Written by Lauren Robertson, Science Writer.
New research from UC Santa Cruz has shown that transgenerational epigenetic inheritance (the inheritance of epigenetic marks from one generation to the next) is possible in C. elegans worms. The study, published in PNAS, takes us one step closer to understanding how the experiences of our grandparents might, many years later, shape our own health and development.
The epigenome
Epigenetic modifications (or “marks”) do not alter the DNA code, but they are able to change how a gene is expressed. Because they do not alter the DNA itself, scientists previously thought these epigenetic changes were not transmissible from one generation to the next – in other words, it was believed that these marks could not be inherited. Nowadays, a growing body of evidence suggests this might well be possible. However, the mechanisms of how this would work are still unclear.
To get a better understanding, Susan Strome (Professor Emerita, Department of Molecular, Cell and Developmental Biology) and a team of researchers at UC Santa Cruz decided to take a closer look at how sperm-inherited histone marking shapes offspring gene expression.
The modification they chose to look at was a widely studied epigenetic mark called H3K27me3. This mark is found in all multicellular animals and effects a histone protein that controls how DNA is packaged in chromosomes. The name refers to the specific amino acid in the H3 histone protein that, once methylated, causes DNA to be more densely packaged and leaves the genes less accessible for activation.
Worm’s Eye View
The nematode worm, C. elegans, was chosen as a model organism for the experiments. The researchers started by stripping the histone mark from chromosomes in C. elegans sperm, using them to fertilize eggs, and then studying the resulting offspring.

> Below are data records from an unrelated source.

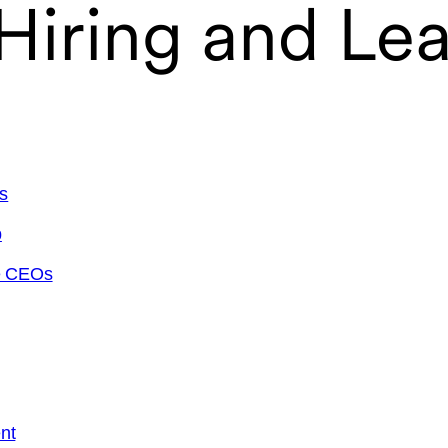
 Hiring and Le
s
p
ve CEOs
nt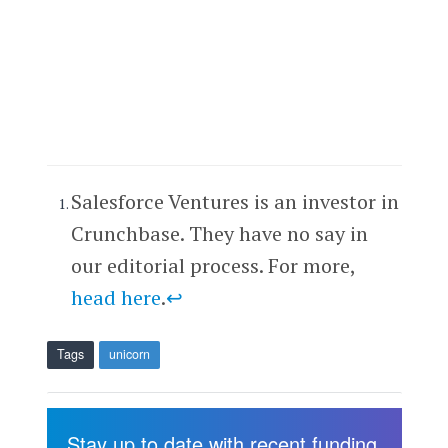
Salesforce Ventures is an investor in
Crunchbase. They have no say in
our editorial process. For more,
head here
.
↩
Tags
unicorn
Stay up to date with recent funding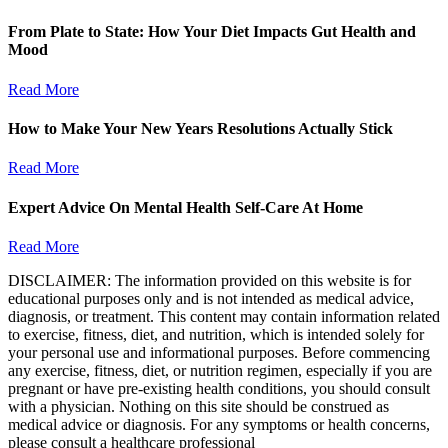
From Plate to State: How Your Diet Impacts Gut Health and
Mood
Read More
How to Make Your New Years Resolutions Actually Stick
Read More
Expert Advice On Mental Health Self-Care At Home
Read More
DISCLAIMER: The information provided on this website is for
educational purposes only and is not intended as medical advice,
diagnosis, or treatment. This content may contain information related
to exercise, fitness, diet, and nutrition, which is intended solely for
your personal use and informational purposes. Before commencing
any exercise, fitness, diet, or nutrition regimen, especially if you are
pregnant or have pre-existing health conditions, you should consult
with a physician. Nothing on this site should be construed as
medical advice or diagnosis. For any symptoms or health concerns,
please consult a healthcare professional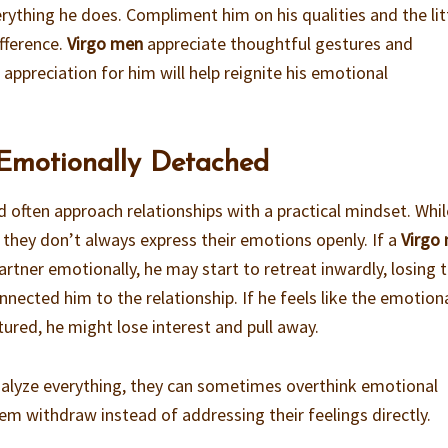
rything he does. Compliment him on his qualities and the lit
fference.
Virgo men
appreciate thoughtful gestures and
preciation for him will help reignite his emotional
 Emotionally Detached
d often approach relationships with a practical mindset. Whil
 they don’t always express their emotions openly. If a
Virgo
rtner emotionally, he may start to retreat inwardly, losing 
nected him to the relationship. If he feels like the emotion
ured, he might lose interest and pull away.
alyze everything, they can sometimes overthink emotional
em withdraw instead of addressing their feelings directly.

They found that the offspring exhibited abnormal gene expression patterns. Genes on the paternal chromosomes were upregulated in the absence of the repressive H3K27me3 mark, causing tissues to turn on genes they wouldn’t normally express. For example, germline tissues started expressing neuronal genes.

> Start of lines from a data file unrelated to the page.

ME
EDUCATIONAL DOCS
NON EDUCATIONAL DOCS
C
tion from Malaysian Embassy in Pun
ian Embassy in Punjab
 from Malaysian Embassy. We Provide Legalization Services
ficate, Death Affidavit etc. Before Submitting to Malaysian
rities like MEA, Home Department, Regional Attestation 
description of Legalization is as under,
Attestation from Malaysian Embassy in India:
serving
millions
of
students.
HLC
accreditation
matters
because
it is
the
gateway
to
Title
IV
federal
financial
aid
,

“In all the tissues we analysed, genes were aberrantly expressed, but different genes were turned up in different tissues, demonstrating that the tissue context determined which genes were upregulated,” Strome said.
Other studies in mammalian cells have shown similar findings, suggesting this is a conserved mechanism for chromatin-based regulation across both worms and mammals. “This looks like a conserved feature of gene expression and development in animals, not just a weird worm-specific phenomenon,” Strome said. “We can do amazing genetic experiments in C. elegans that can’t be done in humans, and the results of our experiments in worms could have broad implications in other organisms.”

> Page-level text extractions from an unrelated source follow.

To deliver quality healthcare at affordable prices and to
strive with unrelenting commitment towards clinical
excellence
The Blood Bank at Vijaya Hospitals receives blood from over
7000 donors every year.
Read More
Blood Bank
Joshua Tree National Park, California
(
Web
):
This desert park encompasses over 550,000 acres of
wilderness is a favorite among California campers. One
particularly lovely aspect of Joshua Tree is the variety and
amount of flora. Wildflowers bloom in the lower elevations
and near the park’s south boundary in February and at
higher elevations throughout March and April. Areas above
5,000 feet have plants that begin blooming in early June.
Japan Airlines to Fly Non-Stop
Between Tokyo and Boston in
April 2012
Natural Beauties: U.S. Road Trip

Grappling with grandoffspring
Importantly, the team also observed several developmental defects in the next generation, or “grandoffspring,” of the worms – including some worms that were completely sterile. The mix of outcomes is down to how chromosomes are distributed among cells during cell division, which results in many different combinations of chromosomes being passed on to the next generation. This is the first time transgenerational inheritance (or transmission of epigenetic marks across multiple generations) has been demonstrated.
“In the germline of the offspring, some genes were aberrantly turned on and stayed in the state lacking the repressive mark, while the rest of the genome regained the mark, and that pattern was passed on to the grandoffspring,” Strome explained. “We speculate that if this pattern of DNA packaging is maintained in the germline, it could potentially be passed on for numerous generations.”